▶ **Task prompt**: Please transcribe the lines below exactly, and leave every image behind.

▶ **Records**:
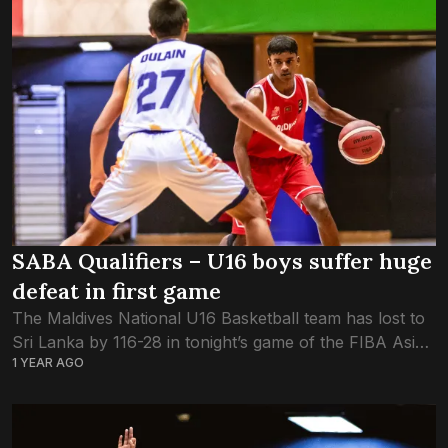
SABA Qualifiers – U16 boys suffer huge
defeat in first game
The Maldives National U16 Basketball team has lost to
Sri Lanka by 116-28 in tonight’s game of the FIBA Asia
1 YEAR AGO
Cup – SABA Qualifiers. Sri Lanka were the dominant
team...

▶ **Answer section**:
SABA Qualifiers – U16 boys suffer huge
defeat in first game
The Maldives National U16 Basketball team has lost to
Sri Lanka by 116-28 in tonight’s game of the FIBA Asia
1 YEAR AGO
Cup – SABA Qualifiers. Sri Lanka were the dominant
team...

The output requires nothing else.